Shalev Hulio, a former Unit 8200 soldier who oversaw NSO Group until 2022, has defended Pegasus as a tool for preventing terrorist attacks and infiltrating criminal networks.
No interrupting
Yoav Regev, CEO of data-security software firm Sentra, joined Unit 8200 as a coder in 1997 and left in 2021 after serving as the head of its cyber department.
Regev said that many unit members like to joke that the most important mission for commanders is to not interrupt the people who report to them. He said resilience is the top lesson members pick up while serving.
"I talk to investors and then after a while say, 'Hey, it's been 10 minutes, I didn't mention 8200,' and everybody laughs," said Gadi Evron, CEO of cybersecurity startup Knostic and a former member of the unit.
Wiz CEO Rappaport in previous interviews has called 8200 "the best school of entrepreneurship." A Wiz representative declined requests for interviews with Rappaport and his co-founders.
Cyberstarts' Raanan first met Rappaport in 2012. Rappaport had left 8200 and was starting a California-based cybersecurity company, Adallom. Then an Israel-based partner at Sequoia, Raanan heard about Rappaport's plans and gave him a call.
Rappaport rejected his offer to meet, telling Raanan that venture capitalists liked to push founders out of their own businesses, the investor recalled.
Raanan eventually convinced Rappaport to take his money after pitching the CEO's co-founders at Sequoia's offices on the outskirts of Tel Aviv. Less than three years later, Rappaport sold Adallom to Microsoft for $320 million. Sequoia and other early investors made a decent return.
After Rappaport and his co-founders left Microsoft in 2020, they turned to Cyberstarts again to fund their next business, even though they weren't sure what it would be.
Wiz eventually settled on making a software product that allows security teams to continuously scan their files for cybersecurity vulnerabilities in the cloud. Rappaport set up head-quarters in New York, with a satellite office in Tel Aviv.

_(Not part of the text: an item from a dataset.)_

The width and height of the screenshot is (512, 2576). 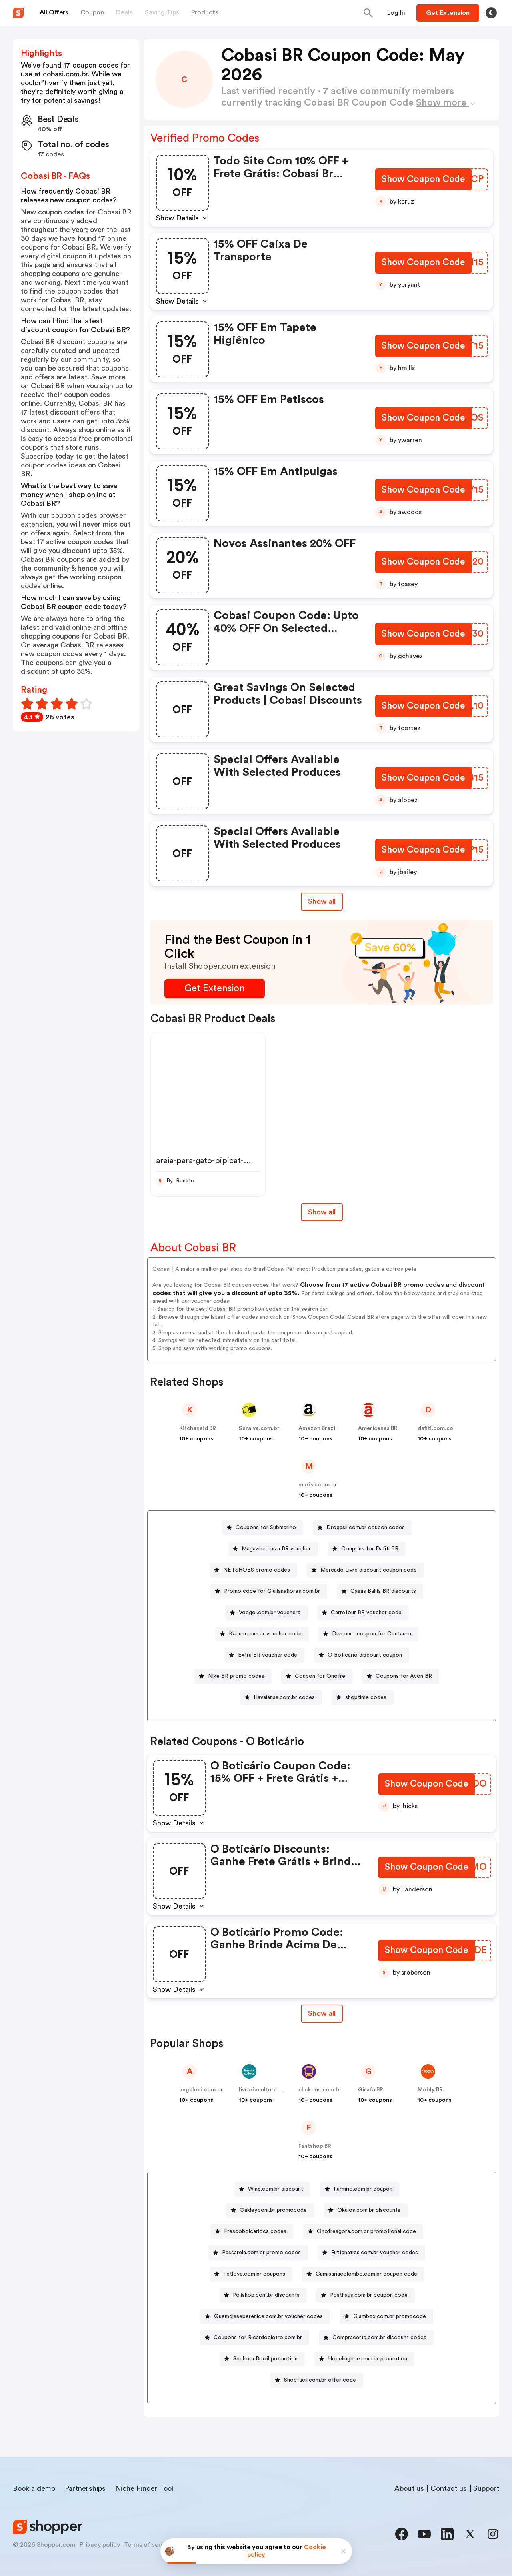 I want to click on [Button], so click(x=396, y=13).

The Israeli tech scene has reached enough critical mass that Israel's popular TV comedy series "Eretz Nehederet" mocked it. A 2021 sketch featured a long-haired character named Nadir Hackerman, founder of the fictional company Webos. In the sketch, he walks barefoot around the open-floor-plan office, replete with a ball-pit and videogames.
A LinkedIn profile for the character said he completed his military service at the age of 12 in a "secret super duper unit."